Required action>
When a line below contains the word "meta", copy that line.

Dataset excerpts>

/---

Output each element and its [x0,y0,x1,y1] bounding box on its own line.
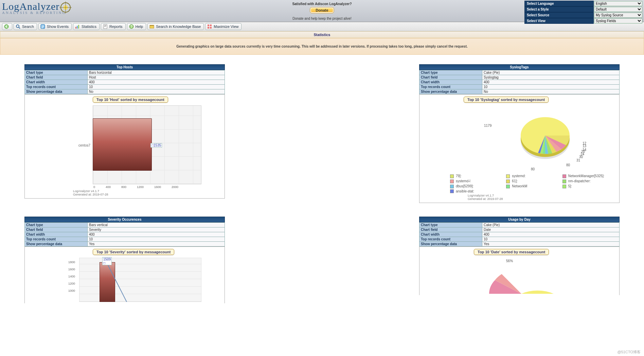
bar-centos7 [93,118,152,171]
select-source-label: Select Source [524,12,594,18]
card-usage-by-day: Usage by Day Chart typeCake (Pie) Chart … [419,217,620,303]
card-severity: Severity Occurences Chart typeBars verti… [24,217,225,303]
maximize-button[interactable]: Maximize View [205,23,242,30]
meta-table: Chart typeCake (Pie) Chart fieldDate Cha… [419,222,620,247]
select-source[interactable]: My Syslog Source [594,13,642,18]
x-ticks: 0400800120016002000 [93,185,178,189]
pie-legend: 79]:systemd:NetworkManager[5325]:systemd… [419,173,619,193]
card-syslogtags: SyslogTags Chart typeCake (Pie) Chart fi… [419,64,620,203]
card-title: Severity Occurences [24,217,225,222]
svg-point-0 [4,24,8,29]
events-icon [40,24,46,29]
chart-syslogtags: Top 10 'Syslogtag' sorted by messagecoun… [419,94,620,203]
search-button[interactable]: Search [14,23,37,30]
svg-rect-8 [77,26,78,29]
card-title: Top Hosts [24,64,225,70]
svg-rect-9 [78,25,79,29]
bar-value: 1509□ [102,257,112,265]
svg-rect-6 [41,28,43,28]
kb-icon [149,24,155,29]
slice-percent: 56% [506,259,513,263]
chart-title: Top 10 'Host' sorted by messagecount [93,97,168,103]
svg-rect-18 [208,24,209,26]
svg-rect-20 [208,27,209,29]
meta-table: Chart typeBars horizontal Chart fieldHos… [24,70,225,94]
svg-rect-21 [210,27,212,29]
meta-table: Chart typeCake (Pie) Chart fieldSyslogta… [419,70,620,94]
legend-item: systemd-l [450,179,503,183]
svg-rect-12 [104,26,106,26]
page-title: Statistics [0,31,644,38]
magnifier-icon [15,24,21,29]
svg-rect-4 [41,26,44,26]
logo-text: LogAnalyzer [2,1,59,12]
reports-icon [103,24,108,29]
chart-top-hosts: Top 10 'Host' sorted by messagecount cen… [24,94,225,199]
donate-button[interactable]: Donate [310,7,334,13]
svg-rect-11 [104,25,106,26]
svg-point-1 [16,25,19,28]
y-ticks: 18001600140012001000 [68,260,75,292]
legend-item: NetworkManager[5325]: [562,174,616,178]
statistics-button[interactable]: Statistics [73,23,100,30]
logo-subtitle: ANALYSIS & REPORTING [2,11,71,15]
chart-usage-by-day: Top 10 'Date' sorted by messagecount 56% [419,247,620,295]
select-language[interactable]: English [594,1,642,6]
chart-title: Top 10 'Syslogtag' sorted by messagecoun… [464,97,549,103]
slice-value: 31 [576,158,580,162]
select-language-label: Select Language [524,1,594,6]
svg-rect-13 [104,27,106,27]
bar-label: centos7 [78,143,90,147]
select-view-label: Select View [524,18,594,24]
chart-title: Top 10 'Date' sorted by messagecount [474,249,549,255]
back-icon [4,24,9,29]
back-button[interactable] [2,23,12,30]
donate-block: Satisfied with Adiscon LogAnalyzer? Dona… [292,2,352,20]
svg-rect-7 [75,27,76,29]
top-bar: LogAnalyzer ANALYSIS & REPORTING Satisfi… [0,0,644,22]
notice-banner: Generating graphics on large data source… [0,38,644,55]
chart-footer: LogAnalyzer v4.1.7Generated at: 2019-07-… [419,193,619,201]
card-title: SyslogTags [419,64,620,70]
help-icon: ? [129,24,134,29]
svg-rect-5 [41,27,44,27]
legend-item: dbus[5299]: [450,184,503,188]
select-view[interactable]: Syslog Fields [594,18,642,23]
legend-item: NetworkM [506,184,559,188]
logo: LogAnalyzer ANALYSIS & REPORTING [0,0,73,15]
bar-value: □1535 [150,143,162,148]
donate-headline: Satisfied with Adiscon LogAnalyzer? [292,2,352,6]
legend-item: ansible-stat: [450,189,503,193]
slice-value: 1179 [484,124,491,128]
selector-panel: Select LanguageEnglish Select a StyleDef… [524,1,643,24]
svg-line-2 [19,27,20,29]
chart-footer: LogAnalyzer v4.1.7Generated at: 2019-07-… [25,189,225,197]
card-title: Usage by Day [419,217,620,222]
legend-item: systemd: [506,174,559,178]
chart-severity: Top 10 'Severity' sorted by messagecount… [24,247,225,303]
legend-item: 79]: [450,174,503,178]
slice-value: 80 [566,163,570,167]
pie-syslogtags: 1179 12 1314 20 24 30 31 80 80 [511,112,596,169]
legend-item: 61]: [506,179,559,183]
maximize-icon [207,24,212,29]
charts-grid: Top Hosts Chart typeBars horizontal Char… [0,55,644,313]
stats-icon [75,24,80,29]
chart-title: Top 10 'Severity' sorted by messagecount [93,249,174,255]
card-top-hosts: Top Hosts Chart typeBars horizontal Char… [24,64,225,203]
select-style[interactable]: Default [594,7,642,12]
meta-table: Chart typeBars vertical Chart fieldSever… [24,222,225,247]
reports-button[interactable]: Reports [101,23,126,30]
donate-subtext: Donate and help keep the project alive! [292,17,352,20]
svg-rect-17 [150,25,154,26]
legend-item: 5]: [562,184,616,188]
crosshair-icon [60,2,71,13]
svg-rect-19 [210,24,212,26]
legend-item: nm-dispatcher: [562,179,616,183]
select-style-label: Select a Style [524,6,594,12]
svg-text:?: ? [130,25,132,29]
help-button[interactable]: ?Help [127,23,146,30]
kb-search-button[interactable]: Search in Knowledge Base [147,23,204,30]
show-events-button[interactable]: Show Events [38,23,72,30]
slice-value: 80 [531,167,535,171]
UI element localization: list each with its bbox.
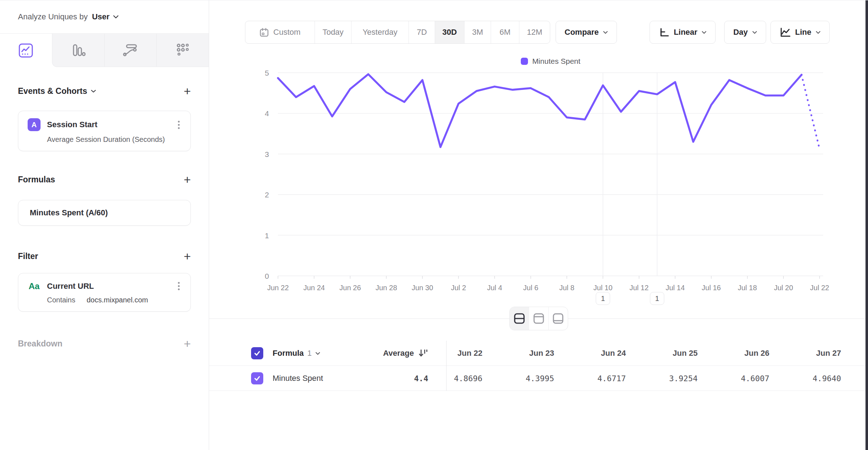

\---

Exercise response>
meta-table: Chart typeCake (Pie) Chart fieldDate Cha… [419,222,620,247]
meta-table: Chart typeBars horizontal Chart fieldHos… [24,70,225,94]
meta-table: Chart typeCake (Pie) Chart fieldSyslogta… [419,70,620,94]
meta-table: Chart typeBars vertical Chart fieldSever… [24,222,225,247]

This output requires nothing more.